Episódio perdido de Chaves - Mamãe, ele queria me bater com o patinete!

Dona Florinda dá um tapa em Seu Madruga. Diz:
-Vamos tesouro. Não se junte com essa gentalha.
Volta para dentro. Quico aplica o tradicional “gentalha gentalha” em Seu Madruga, e também volta para sua casa. Nesse momento, um primeiro plano de Seu Madruga revela que seu nariz está sangrando. Ele tenta estancar o sangramento, sob o olhar preocupado de Chaves, mas sem sucesso. Ambas as narinas deitam uma grande quantidade de sangue, até que Seu Madruga cai no chão do pátio.
Corta para Quico, Chiquinha e Chaves na escada da vila. A iluminação do cenário sugere ser noite. Os três choram muito. Em Chaves, cada personagem possui um modo característico de chorar, mas neste momento, não. Eles choram de forma comum, aos soluços. Esse plano dura aproximadamente 1 minuto. Em seguida, chegam o Professor Girafales e Seu Barriga, acompanhados de 2 policiais. Eles dirigem-se à casa de Dona Florinda. O Professor bate na porta, ninguém atende. Ele chama:


-Dona Florinda, abra a porta por favor.
Não há resposta. O professor abre a porta, os policiais entram, e saem com Dona Florinda algemada. Seu rosto exibe uma imensa apatia enquanto os policiais a levam. Quico, ao ver sua mãe sendo levada, desespera-se: tenta atacar os policiais, mas é contido por Seu Barriga. Dona Florinda nem parece tomar conhecimento da situação, mantendo sempre a expressão apática e o olhar vazio. Quico, seguro por Seu Barriga, chora muito e balbucia “mamãe” algumas vezes. Depois que os policiais deixam a vila, levando Dona Florinda, Seu Barriga tenta consolar Quico, mas ele corre para casa. Segue-se um diálogo entre Seu Barriga e Professor Girafales:



- Que tragédia horrível tivemos aqui, Senhor Barriga.
- É verdade professor. Eu devia ter previsto que isso acabaria acontecendo.
- Qual foi a causa da morte? -
Seu Madruga foi boxeador na juventude. Os socos que ele levava causaram um afundamento no crânio. O tapa que a Dona Florinda deu hoje causou um traumatismo bem nessa região. Ele teve uma hemorragia cerebral e não resistiu.
-Uma tragédia horrível, Senhor Barriga!
-Sim.
-Quem cuidará dos preparativos do funeral?
-Eu cuido de tudo Professor. Não se preocupe. O senhor vai ficar aqui com as crianças?
-Sim, naturalmente.
Seu Barriga deixa a vila. Professor Girafales entra na casa de Dona Florinda. Chiquinha e Chaves continuam sentados na escada. Agora, pararam de chorar, apenas olham fixamente para o vazio. Dona Clotilde sai de sua casa e vem em direção às crianças. Ela usa uma roupa diferente do que costumamos ver, uma espécie de roupão preto com vários símbolos bordados em vermelho e roxo. Nesse momento, os depoimentos são contraditórios. Há quem afirme que Dona Clotilde traz consigo um livro semelhante à uma Bíblia. Outros dizem que a fita falha quando ela aparece, e só volta ao normal num momento mais avançado do episódio. Uma fonte descreve que Dona Clotilde vai até a escada e conversa, aos cochichos, com Chiquinha. O que é consenso é o conteúdo que vem na sequência. O pátio da vila está vazio, a iluminação é mais tênue do que na sequência anterior, provavelmente sugerindo que a noite está mais avançada. Uma panorâmica pelo cenário mostra as escadas vazias, em seguida o centro do pátio, onde está desenhado um grande pentagrama vermelho; e em seguida Chiquinha sentada à porta de sua casa, abraçando os joelhos.

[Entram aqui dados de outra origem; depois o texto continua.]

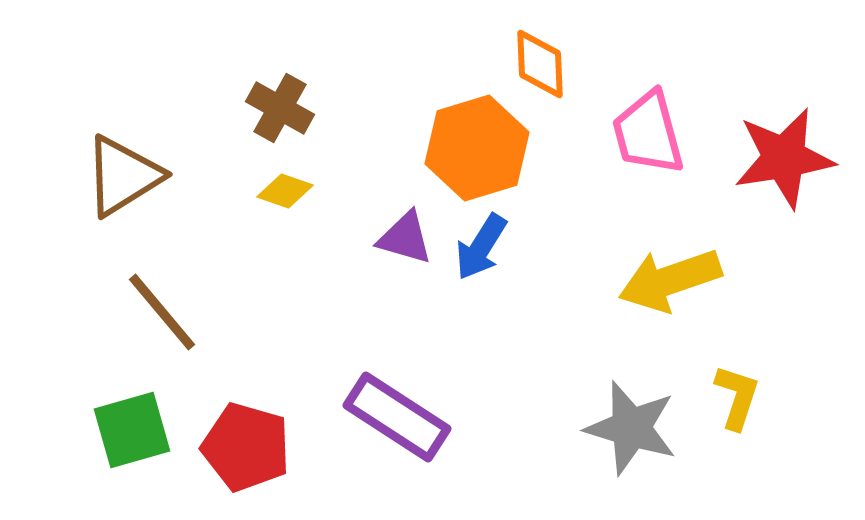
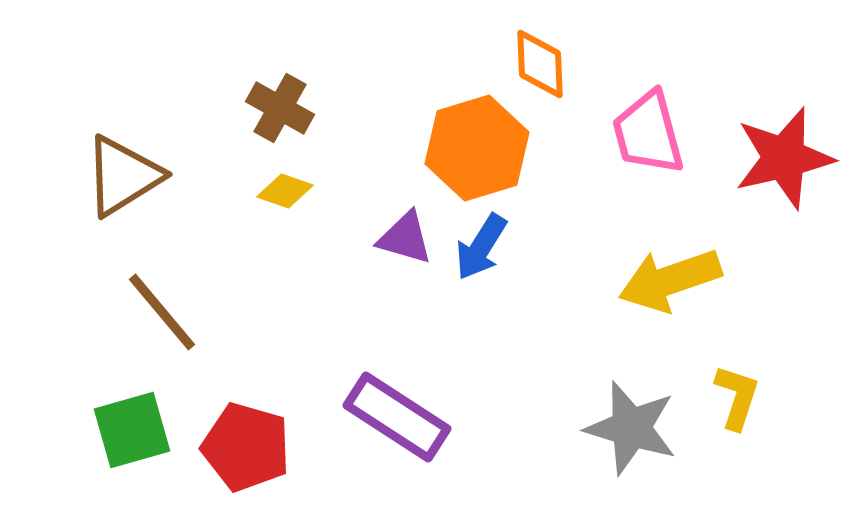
red star: rotated 4 degrees counterclockwise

Seus pulsos estão enfaixados, e as bandagens sujas de algo que parece ser sangue. Então, começa a ventar no pátio. Ouvimos um estrondo, é a porta da frente se abrindo. Corta para um reaction shot de Chiquinha: seus olhos estão arregalados, sua boca entreaberta, uma expressão de puro horror. Ouvimos o som de algo pegajoso. Nunca é possível ver claramente o que ou quem entrou no pátio, mas planos breves, de no máximo 1 segundo, mostram uma figura magra, enrolada num pano branco, deixando atrás de si um rastro de uma substância pegajosa, aparentemente negra. A figura aproxima-se. Novo reaction shot de Chiquinha: agora ela sorri. A partir daí, os depoimentos novamente tornam-se contraditórios. Há quem afirme que a fita só apresentava estática depois dessa cena. Outros afirmam que não, mas não souberam dizer o que acontecia depois. Outros preferiram apenas não dizer nada. O que é certo é que o episódio teve péssima recepção junto aos executivos da Televisa, e que Carlos Villagrán deixou o programa em seguida. Supostamente, uma cópia do episódio existe no acervo de um colecionador argentino, mas, procurado para este trabalho, ele negou veemente possuí-la, e pediu para não ter o nome divulgado. Diz-se que Bolaños pretendia desdobrar os acontecimentos desse episódio ao longo daquela temporada do Chaves. Não se sabe exatamente o que ele tinha em mente, mas funcionários da Televisa que tiveram acesso à fragmentos do conteúdo, por meio de anotações que Bolaños fazia em seus cadernos; ou mesmo em conversas com o Chesperito, dizem tratar-se de um material absolutamente sombrio e perturbador, obviamente inadequado para um humorístico infantil. O conteúdo desses fragmentos, porém, permanece desconhecido.
21:04

The Killer in the Backseat

The Killer in the Backseat - que significa O assassino no banco de trás - Imagine a cena: você está voltando para casa tarde da noite numa estrada deserta. De repente, pelo “rear-view mirror” (retrovisor), você nota que um carro atrás começa a dar farol alto e a seguir você em altíssima velocidade. Desesperador? A personagem principal desta lenda urbana também achou – tanto que correu para casa. Ao chegar lá, seu perseguidor grita para que ela se tranque e chame a polícia. Esta é uma lenda urbana apavorante, mas de final feliz: o sujeito do outro carro viu que havia um “killer” (assassino) com uma “butcher knife” (faca de açougueiro, cutelo) no “backseat” (banco de trás) dela e, por isso, começou a chamar sua atenção. E foi sua intervenção que salvou a vida da moça.

21:01

Rake A criatura misteriosa

Em 2003, no nordeste dos Estados Unidos, houve um incidente envolvendo uma criatura aparentemente humana, que atraiu muita atenção da mídia local. Depois que a história veio à tona, a maioria dos documentos online e escritos foram misteriosamente destruídos. Mas os boatos sobre a criatura não sessaram e muitos ainda disseram ter visto um ser bizarro durante a noite, nas casas daquela região.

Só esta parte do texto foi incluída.